You are kidding, right?
kinda lol. of course the sled weights 40,000 pounds weather its on the tires or not. what the tires do do is help get the sled moving. i am correct about that. thats why when you sled pull and the weight moves off the tires and on to the ground you stop lol. like i said, put full 40,000 lbs of weight flat on the ground with no wheels and tires and tell me if you would get the sled to move.
 
Not full load? Its 40,000 pounds, thats goes from rolling /slight drag resistance, to full on dragging resistance.
If anything its 100% load, to 200% load.


Ok we are making progress.
We have a Californian drag racer agreeing with my second post on the thread.
 
Ok we are making progress.
We have a Californian drag racer agreeing with my second post on the thread.

i do agree with you but not the 100 to 200 % . it would be more like that if your tires were not spinning and you had 100 to 200 % full traction. more like 75% to say 125% lol.
 
i do agree with you but not the 100 to 200 % . it would be more like that if your tires were not spinning and you had 100 to 200 % full traction. more like 75% to say 125% lol.


Thats fine, the numbers were hypothetical, the bottom line is, you agree the load increases as the resistance increases.

High Five!!:cheer:
 
Ok so if you take 100# rock and put it on wheels and pull it with a cable with a scale in it when you pull it what will the scale read 100#s?
Now take the same set-up and let it roll 10' and then pull on the cable as hard as you can-----bet the scale goes way above 100#
 
Ok so if you take 100# rock and put it on wheels and pull it with a cable with a scale in it when you pull it what will the scale read 100#s?
Now take the same set-up and let it roll 10' and then pull on the cable as hard as you can-----bet the scale goes way above 100#

wont read as high as you think if your hand slips now will it. same thing with tire spinage.
 
Drag racin your wining if you can keep it in the HP peak.

Sled pullin your looking to keep it in the torque peak.

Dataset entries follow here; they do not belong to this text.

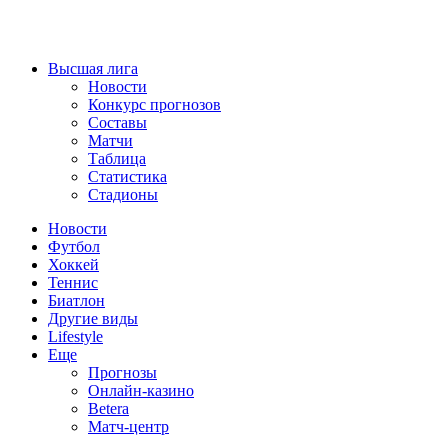
Высшая лига
Новости
Конкурс прогнозов
Составы
Матчи
Таблица
Статистика
Стадионы
Новости
Футбол
Хоккей
Теннис
Биатлон
Другие виды
Lifestyle
Еще
Прогнозы
Онлайн-казино
Betera
Матч-центр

The torque peak is were you compress rods, and blow out cylinder walls.
 
Drag racin your wining if you can keep it in the HP peak.

Sled pullin your looking to keep it in the torque peak. The torque peak is were you compress rods, and blow out cylinder walls.

i am by all means not a sled puller so here is a question i would like to ask to go along with the above statement. if thats the case then why do the sled pullers try to turn so so many RPMs when the peak torque is probably way lower then what they are turning?